Studio album by Virgin Steele
- Released: January 24, 2002
- Recorded: 1999 ("Conjuration of the Watcher"), June–August 2001
- Genre: Heavy metal, power metal
- Length: 73:34
- Label: T&T / Noise / Sanctuary
- Producer: David DeFeis

Virgin Steele chronology
| Hymns to Victory (2002) | The Book of Burning (2002) | Visions of Eden (2006) |

= The Book of Burning =

The Book of Burning is an album by the American heavy metal band Virgin Steele. It was released in January 2002 by Noise Records to celebrate the twentieth anniversary of the band. The album contains primarily re-arranged and re-recorded songs taken from the first two Virgin Steele albums, published only in vinyl and at the time out of print. Also included are songs written at various points in their career which had never been released.
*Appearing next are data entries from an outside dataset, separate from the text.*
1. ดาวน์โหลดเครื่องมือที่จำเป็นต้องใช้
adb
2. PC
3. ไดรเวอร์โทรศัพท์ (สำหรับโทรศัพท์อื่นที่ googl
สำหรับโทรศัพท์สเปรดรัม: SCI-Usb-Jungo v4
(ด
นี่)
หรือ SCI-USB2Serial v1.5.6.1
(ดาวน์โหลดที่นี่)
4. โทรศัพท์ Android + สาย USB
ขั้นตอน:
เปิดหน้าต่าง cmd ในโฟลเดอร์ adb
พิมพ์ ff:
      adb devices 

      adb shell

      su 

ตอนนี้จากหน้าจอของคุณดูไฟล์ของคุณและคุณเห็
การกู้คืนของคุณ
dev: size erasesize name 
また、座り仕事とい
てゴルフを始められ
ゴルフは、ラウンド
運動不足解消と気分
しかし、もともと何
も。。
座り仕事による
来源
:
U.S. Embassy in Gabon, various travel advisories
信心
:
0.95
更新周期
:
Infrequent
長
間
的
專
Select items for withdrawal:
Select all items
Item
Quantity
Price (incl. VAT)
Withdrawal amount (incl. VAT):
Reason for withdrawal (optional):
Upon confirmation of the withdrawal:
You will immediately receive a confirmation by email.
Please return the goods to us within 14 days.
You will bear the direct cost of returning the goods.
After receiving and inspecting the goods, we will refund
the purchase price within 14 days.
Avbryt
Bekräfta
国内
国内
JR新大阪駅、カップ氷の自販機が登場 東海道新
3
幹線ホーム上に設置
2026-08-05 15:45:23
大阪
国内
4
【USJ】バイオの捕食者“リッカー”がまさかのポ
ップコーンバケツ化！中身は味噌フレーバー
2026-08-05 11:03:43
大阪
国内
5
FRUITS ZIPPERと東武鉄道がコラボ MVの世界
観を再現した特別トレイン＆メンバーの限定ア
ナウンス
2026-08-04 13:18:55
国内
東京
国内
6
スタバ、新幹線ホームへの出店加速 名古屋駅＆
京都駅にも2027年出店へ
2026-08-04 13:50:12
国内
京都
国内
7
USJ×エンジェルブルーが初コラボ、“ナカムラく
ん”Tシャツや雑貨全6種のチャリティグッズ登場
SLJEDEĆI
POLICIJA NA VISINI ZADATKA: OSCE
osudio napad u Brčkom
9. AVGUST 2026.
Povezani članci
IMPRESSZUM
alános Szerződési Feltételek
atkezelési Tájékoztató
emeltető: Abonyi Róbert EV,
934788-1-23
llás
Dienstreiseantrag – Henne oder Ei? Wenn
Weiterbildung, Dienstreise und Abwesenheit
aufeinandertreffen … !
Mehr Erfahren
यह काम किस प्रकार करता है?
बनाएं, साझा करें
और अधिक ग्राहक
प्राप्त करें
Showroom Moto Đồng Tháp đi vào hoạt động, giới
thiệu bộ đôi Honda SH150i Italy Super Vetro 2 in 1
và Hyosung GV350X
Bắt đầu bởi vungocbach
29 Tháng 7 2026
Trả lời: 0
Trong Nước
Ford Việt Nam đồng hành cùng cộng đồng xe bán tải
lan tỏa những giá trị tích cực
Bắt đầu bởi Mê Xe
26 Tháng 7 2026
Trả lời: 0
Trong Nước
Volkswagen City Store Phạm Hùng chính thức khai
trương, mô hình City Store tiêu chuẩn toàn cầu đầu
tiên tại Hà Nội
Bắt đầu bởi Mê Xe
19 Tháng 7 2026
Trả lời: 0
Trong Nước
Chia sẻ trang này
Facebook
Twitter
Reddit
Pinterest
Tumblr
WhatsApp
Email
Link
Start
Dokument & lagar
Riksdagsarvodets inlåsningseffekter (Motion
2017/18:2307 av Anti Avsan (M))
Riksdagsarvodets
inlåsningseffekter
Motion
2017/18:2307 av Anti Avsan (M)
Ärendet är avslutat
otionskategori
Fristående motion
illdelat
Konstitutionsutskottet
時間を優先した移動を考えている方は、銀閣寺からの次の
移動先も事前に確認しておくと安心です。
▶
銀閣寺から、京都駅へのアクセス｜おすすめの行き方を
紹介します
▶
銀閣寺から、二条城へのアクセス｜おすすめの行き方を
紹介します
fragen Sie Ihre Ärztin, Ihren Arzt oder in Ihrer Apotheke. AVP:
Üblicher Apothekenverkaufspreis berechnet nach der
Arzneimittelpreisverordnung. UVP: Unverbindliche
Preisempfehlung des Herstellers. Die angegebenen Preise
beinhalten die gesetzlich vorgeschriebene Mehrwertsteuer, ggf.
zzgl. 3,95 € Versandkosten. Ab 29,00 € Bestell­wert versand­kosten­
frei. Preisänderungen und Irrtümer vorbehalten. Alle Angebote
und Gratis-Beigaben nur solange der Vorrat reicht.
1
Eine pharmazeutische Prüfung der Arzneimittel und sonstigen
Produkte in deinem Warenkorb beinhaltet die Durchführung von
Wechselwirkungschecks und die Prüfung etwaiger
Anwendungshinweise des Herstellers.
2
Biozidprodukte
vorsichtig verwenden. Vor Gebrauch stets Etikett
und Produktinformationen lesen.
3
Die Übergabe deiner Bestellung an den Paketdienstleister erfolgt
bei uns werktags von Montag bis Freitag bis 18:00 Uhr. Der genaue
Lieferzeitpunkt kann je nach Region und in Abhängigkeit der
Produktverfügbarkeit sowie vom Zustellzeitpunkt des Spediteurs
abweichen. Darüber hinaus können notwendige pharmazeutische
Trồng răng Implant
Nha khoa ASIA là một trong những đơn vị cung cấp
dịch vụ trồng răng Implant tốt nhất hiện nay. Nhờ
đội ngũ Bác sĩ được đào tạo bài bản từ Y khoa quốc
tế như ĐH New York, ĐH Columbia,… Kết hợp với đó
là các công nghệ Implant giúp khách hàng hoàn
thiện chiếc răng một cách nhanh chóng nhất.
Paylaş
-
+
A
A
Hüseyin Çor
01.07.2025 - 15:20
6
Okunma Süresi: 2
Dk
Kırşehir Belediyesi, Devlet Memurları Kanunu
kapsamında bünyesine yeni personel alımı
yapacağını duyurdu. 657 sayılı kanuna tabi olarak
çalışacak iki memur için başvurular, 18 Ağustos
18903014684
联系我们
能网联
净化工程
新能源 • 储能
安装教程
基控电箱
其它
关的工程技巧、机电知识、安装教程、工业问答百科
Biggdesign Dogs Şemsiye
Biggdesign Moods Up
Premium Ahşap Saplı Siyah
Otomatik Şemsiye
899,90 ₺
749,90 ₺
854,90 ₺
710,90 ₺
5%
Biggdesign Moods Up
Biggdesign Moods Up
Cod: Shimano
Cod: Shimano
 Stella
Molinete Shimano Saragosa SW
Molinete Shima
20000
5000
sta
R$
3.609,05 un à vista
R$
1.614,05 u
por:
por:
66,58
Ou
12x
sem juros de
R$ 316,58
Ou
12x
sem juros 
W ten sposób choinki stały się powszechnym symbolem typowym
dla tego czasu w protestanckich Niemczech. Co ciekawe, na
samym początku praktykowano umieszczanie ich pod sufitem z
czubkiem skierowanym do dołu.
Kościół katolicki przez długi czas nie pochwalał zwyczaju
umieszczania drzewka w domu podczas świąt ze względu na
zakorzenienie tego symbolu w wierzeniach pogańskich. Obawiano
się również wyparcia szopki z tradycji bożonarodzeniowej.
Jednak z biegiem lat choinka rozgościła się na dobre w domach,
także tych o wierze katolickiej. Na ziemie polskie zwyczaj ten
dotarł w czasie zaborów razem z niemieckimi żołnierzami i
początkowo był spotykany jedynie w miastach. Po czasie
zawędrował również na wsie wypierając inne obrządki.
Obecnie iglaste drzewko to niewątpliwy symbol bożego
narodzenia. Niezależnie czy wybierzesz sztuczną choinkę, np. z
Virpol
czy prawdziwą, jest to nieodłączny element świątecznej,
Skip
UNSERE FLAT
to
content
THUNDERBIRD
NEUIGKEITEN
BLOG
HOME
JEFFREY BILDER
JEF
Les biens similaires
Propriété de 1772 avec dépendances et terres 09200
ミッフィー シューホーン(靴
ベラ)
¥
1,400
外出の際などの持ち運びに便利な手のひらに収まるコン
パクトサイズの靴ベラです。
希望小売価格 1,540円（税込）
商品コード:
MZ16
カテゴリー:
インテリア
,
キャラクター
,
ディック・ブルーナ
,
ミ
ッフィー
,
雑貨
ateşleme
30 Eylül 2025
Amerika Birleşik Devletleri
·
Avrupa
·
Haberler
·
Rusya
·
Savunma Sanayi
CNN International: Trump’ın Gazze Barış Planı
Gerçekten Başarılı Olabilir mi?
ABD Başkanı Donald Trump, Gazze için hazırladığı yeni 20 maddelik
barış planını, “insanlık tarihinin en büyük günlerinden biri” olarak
Tracks 3, 5, 7 and 15 are re-recorded versions of songs that were written and demoed by David DeFeis and Jack Starr in 1997. "Conjuration of the Watcher" and "The Succubus" are two songs originally written in 1986 for the American all-female heavy metal band Original Sin on their debut LP Sin Will Find You Out, which were reworked and recorded by Virgin Steele in different recording sessions.

According to the CD booklet, the album was recorded from June to August 2001, except "Conjuration of the Watcher", which was recorded in 1999 during The House of Atreus Act I sessions.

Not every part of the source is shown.